▸ The input:
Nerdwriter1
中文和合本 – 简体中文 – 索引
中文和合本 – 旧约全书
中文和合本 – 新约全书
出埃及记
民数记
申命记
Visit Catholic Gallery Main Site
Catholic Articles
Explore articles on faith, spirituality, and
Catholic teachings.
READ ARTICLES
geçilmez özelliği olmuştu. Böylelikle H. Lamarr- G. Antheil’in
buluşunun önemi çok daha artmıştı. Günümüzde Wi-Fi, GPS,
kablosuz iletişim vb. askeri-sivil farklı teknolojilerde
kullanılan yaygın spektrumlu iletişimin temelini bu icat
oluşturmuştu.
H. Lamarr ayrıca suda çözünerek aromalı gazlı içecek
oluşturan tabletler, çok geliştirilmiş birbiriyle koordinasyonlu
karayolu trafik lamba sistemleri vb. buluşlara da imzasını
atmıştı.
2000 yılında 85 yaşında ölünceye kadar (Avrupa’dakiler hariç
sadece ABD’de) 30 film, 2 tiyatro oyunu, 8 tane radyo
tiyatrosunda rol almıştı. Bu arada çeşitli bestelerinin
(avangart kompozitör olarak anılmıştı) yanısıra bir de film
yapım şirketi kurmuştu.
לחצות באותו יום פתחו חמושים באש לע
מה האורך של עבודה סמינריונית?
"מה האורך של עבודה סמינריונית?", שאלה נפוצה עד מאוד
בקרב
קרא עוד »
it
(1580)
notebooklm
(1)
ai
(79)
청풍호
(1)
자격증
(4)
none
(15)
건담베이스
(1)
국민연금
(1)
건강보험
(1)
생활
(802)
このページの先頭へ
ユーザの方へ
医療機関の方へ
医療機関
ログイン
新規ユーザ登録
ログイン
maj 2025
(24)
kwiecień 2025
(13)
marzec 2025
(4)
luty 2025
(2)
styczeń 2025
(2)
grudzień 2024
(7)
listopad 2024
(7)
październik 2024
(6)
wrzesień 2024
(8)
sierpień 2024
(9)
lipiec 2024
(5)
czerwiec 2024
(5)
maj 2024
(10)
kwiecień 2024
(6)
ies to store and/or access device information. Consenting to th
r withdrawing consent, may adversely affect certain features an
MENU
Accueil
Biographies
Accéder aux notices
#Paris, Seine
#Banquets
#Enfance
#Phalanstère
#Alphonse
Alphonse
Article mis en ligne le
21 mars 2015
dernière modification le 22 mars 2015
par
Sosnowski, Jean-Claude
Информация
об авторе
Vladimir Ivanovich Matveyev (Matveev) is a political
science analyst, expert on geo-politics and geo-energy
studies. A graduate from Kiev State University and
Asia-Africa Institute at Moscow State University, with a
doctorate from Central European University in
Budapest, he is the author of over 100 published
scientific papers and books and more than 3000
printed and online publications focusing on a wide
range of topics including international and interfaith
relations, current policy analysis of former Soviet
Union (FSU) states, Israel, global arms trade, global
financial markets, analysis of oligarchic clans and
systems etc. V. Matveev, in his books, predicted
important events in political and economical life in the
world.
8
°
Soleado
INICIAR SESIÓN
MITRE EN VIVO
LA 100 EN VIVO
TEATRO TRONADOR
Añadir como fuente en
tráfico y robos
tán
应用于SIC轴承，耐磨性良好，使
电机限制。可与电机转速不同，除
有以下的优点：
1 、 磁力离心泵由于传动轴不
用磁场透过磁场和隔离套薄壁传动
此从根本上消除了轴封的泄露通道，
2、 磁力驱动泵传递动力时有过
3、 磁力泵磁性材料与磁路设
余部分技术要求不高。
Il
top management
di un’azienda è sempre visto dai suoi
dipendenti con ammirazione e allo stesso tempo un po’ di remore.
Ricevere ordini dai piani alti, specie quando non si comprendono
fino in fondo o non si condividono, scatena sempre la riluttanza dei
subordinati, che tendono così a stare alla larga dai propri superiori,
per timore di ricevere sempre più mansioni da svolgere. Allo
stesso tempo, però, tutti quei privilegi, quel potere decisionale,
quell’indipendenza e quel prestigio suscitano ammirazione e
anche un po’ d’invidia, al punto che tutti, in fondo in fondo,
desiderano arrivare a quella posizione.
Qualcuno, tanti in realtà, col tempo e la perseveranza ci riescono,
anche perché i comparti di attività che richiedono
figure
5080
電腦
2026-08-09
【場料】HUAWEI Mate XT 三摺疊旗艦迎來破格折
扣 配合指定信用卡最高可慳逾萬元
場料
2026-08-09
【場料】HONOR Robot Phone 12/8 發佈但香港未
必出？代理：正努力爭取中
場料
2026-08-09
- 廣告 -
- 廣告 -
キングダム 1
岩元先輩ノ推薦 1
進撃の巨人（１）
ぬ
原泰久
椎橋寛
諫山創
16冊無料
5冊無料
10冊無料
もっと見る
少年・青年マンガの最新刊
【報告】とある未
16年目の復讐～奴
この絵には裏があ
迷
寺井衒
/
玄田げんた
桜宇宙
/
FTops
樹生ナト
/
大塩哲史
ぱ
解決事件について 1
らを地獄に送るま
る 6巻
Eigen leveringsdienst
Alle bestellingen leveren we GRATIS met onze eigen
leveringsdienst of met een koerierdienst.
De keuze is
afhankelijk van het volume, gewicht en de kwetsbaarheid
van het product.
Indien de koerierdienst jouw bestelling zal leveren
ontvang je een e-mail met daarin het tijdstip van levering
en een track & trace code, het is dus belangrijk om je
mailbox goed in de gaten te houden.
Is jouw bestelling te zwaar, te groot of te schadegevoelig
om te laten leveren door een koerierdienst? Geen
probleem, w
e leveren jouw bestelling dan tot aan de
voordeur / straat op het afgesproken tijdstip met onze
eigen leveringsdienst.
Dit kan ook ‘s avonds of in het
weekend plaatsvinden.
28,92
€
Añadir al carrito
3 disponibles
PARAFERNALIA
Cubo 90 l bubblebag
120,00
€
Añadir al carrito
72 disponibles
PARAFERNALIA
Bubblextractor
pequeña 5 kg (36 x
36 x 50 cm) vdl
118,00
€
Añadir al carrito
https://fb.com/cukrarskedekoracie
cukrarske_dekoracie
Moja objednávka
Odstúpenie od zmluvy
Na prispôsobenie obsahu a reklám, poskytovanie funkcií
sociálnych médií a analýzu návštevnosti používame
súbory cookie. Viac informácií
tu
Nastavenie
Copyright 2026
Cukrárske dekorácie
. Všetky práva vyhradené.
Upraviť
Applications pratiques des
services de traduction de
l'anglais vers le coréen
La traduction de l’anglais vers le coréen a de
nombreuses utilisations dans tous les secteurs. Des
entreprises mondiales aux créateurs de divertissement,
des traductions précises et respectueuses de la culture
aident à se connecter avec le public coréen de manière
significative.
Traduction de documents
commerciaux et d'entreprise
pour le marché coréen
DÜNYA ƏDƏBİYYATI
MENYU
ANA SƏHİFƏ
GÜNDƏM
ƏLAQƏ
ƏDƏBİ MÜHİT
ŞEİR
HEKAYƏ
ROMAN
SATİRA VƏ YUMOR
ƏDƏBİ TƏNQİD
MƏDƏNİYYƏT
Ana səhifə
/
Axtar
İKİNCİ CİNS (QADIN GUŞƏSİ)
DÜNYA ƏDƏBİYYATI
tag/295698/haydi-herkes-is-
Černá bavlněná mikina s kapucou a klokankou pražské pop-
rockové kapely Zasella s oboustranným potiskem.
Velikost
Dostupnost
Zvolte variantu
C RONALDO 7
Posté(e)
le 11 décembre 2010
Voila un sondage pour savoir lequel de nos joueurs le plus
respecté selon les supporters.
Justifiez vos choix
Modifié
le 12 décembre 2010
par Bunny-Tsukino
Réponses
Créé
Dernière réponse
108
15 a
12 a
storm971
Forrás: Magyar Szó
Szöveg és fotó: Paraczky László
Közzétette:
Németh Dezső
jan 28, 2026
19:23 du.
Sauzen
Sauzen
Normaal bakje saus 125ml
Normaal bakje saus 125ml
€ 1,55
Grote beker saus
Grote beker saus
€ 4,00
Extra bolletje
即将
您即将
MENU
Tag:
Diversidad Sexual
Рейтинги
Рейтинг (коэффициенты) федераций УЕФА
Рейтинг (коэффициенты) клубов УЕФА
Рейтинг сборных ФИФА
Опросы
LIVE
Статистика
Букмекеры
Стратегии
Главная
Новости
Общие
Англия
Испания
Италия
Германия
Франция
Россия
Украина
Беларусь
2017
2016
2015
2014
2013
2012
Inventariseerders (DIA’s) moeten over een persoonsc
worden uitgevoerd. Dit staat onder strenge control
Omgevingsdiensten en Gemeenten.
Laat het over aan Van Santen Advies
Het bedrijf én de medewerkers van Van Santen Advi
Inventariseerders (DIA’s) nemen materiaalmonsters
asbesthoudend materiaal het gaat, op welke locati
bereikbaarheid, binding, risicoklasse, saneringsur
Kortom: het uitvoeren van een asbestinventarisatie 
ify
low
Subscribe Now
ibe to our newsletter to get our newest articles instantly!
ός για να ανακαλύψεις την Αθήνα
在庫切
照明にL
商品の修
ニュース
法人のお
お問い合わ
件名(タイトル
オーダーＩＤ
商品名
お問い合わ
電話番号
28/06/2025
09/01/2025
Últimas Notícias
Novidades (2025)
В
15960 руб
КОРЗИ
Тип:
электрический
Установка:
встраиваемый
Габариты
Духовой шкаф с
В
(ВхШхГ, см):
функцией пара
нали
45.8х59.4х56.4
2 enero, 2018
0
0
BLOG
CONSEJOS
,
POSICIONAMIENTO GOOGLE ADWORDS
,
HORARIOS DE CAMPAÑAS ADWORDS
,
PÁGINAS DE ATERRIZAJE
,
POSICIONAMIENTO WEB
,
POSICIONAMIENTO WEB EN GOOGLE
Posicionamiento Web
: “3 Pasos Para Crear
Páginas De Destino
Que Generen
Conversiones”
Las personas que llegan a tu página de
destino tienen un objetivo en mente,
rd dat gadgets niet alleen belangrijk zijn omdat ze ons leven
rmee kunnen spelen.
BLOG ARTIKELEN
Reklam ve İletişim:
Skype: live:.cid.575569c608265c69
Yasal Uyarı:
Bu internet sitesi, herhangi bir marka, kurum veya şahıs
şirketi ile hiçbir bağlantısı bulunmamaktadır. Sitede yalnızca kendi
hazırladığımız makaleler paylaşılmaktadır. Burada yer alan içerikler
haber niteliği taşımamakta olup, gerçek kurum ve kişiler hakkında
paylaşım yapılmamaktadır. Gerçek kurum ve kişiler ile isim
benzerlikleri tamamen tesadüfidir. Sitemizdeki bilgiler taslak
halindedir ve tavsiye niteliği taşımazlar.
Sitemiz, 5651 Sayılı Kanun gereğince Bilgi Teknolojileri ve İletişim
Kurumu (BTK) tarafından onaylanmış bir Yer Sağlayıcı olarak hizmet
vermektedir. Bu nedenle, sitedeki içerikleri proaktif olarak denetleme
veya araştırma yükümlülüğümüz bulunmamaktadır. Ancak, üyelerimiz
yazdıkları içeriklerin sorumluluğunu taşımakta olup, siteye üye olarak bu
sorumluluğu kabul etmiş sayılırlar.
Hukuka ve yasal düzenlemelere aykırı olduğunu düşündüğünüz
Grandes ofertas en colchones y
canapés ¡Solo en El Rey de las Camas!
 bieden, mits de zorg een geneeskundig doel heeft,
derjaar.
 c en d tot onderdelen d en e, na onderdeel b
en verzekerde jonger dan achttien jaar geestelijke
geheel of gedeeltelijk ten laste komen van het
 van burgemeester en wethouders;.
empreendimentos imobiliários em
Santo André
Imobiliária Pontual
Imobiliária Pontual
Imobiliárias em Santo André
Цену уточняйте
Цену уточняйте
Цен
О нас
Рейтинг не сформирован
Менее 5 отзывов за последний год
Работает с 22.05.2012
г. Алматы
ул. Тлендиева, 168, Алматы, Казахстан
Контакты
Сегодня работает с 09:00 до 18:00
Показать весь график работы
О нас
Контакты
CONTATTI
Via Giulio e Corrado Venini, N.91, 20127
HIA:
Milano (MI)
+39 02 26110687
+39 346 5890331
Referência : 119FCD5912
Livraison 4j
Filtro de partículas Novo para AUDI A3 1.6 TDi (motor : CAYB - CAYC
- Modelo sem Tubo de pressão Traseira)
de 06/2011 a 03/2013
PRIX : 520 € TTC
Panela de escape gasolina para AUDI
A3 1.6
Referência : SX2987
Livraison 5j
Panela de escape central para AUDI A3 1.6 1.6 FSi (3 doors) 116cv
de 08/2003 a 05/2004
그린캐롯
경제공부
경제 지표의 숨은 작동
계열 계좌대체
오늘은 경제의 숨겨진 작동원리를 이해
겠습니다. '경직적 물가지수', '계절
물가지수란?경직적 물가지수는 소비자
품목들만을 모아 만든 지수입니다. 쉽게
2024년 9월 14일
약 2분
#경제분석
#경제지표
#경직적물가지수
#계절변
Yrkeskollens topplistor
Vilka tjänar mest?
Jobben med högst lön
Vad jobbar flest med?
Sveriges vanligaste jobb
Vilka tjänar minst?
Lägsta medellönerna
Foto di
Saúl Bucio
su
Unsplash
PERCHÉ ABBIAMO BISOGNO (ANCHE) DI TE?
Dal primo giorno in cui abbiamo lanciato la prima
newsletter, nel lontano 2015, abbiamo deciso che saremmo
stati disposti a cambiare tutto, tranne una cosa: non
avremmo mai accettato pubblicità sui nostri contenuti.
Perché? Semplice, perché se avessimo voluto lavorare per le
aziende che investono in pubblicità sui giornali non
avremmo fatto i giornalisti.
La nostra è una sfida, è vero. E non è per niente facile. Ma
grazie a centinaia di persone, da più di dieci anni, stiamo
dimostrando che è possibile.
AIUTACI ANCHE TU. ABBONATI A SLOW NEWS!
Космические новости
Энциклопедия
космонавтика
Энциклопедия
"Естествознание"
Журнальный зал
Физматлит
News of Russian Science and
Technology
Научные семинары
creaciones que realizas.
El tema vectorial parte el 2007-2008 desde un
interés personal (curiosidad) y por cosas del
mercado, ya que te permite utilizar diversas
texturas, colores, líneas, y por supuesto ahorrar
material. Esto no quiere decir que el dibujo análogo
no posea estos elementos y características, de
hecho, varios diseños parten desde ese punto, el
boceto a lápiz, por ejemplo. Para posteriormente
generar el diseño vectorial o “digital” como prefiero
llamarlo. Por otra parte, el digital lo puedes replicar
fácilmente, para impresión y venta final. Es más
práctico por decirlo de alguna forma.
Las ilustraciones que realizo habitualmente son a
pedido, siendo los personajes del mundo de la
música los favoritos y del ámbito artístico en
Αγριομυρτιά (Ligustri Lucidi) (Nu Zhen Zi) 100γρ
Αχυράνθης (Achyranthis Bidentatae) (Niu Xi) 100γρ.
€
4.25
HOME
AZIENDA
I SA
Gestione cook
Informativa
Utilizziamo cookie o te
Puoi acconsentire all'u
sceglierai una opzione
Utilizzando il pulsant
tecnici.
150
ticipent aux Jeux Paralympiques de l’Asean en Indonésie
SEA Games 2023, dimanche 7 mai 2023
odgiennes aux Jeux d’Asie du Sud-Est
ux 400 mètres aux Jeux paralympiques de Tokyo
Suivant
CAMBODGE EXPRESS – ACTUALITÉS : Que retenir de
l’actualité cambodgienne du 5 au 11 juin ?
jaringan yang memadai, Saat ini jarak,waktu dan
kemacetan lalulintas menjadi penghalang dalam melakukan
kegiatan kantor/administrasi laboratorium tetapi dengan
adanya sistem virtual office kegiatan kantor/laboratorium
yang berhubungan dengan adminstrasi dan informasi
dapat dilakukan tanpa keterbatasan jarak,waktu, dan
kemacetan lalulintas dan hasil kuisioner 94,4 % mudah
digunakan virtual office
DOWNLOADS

▸ Task item: Exact duplication is required for the lines above, from the line that contains "Imobiliárias em Santo André" to the line that contains "La nostra è", inclusive; omit all others.

▸ Answer box:
Imobiliárias em Santo André
Цену уточняйте
Цену уточняйте
Цен
О нас
Рейтинг не сформирован
Менее 5 отзывов за последний год
Работает с 22.05.2012
г. Алматы
ул. Тлендиева, 168, Алматы, Казахстан
Контакты
Сегодня работает с 09:00 до 18:00
Показать весь график работы
О нас
Контакты
CONTATTI
Via Giulio e Corrado Venini, N.91, 20127
HIA:
Milano (MI)
+39 02 26110687
+39 346 5890331
Referência : 119FCD5912
Livraison 4j
Filtro de partículas Novo para AUDI A3 1.6 TDi (motor : CAYB - CAYC
- Modelo sem Tubo de pressão Traseira)
de 06/2011 a 03/2013
PRIX : 520 € TTC
Panela de escape gasolina para AUDI
A3 1.6
Referência : SX2987
Livraison 5j
Panela de escape central para AUDI A3 1.6 1.6 FSi (3 doors) 116cv
de 08/2003 a 05/2004
그린캐롯
경제공부
경제 지표의 숨은 작동
계열 계좌대체
오늘은 경제의 숨겨진 작동원리를 이해
겠습니다. '경직적 물가지수', '계절
물가지수란?경직적 물가지수는 소비자
품목들만을 모아 만든 지수입니다. 쉽게
2024년 9월 14일
약 2분
#경제분석
#경제지표
#경직적물가지수
#계절변
Yrkeskollens topplistor
Vilka tjänar mest?
Jobben med högst lön
Vad jobbar flest med?
Sveriges vanligaste jobb
Vilka tjänar minst?
Lägsta medellönerna
Foto di
Saúl Bucio
su
Unsplash
PERCHÉ ABBIAMO BISOGNO (ANCHE) DI TE?
Dal primo giorno in cui abbiamo lanciato la prima
newsletter, nel lontano 2015, abbiamo deciso che saremmo
stati disposti a cambiare tutto, tranne una cosa: non
avremmo mai accettato pubblicità sui nostri contenuti.
Perché? Semplice, perché se avessimo voluto lavorare per le
aziende che investono in pubblicità sui giornali non
avremmo fatto i giornalisti.
La nostra è una sfida, è vero. E non è per niente facile. Ma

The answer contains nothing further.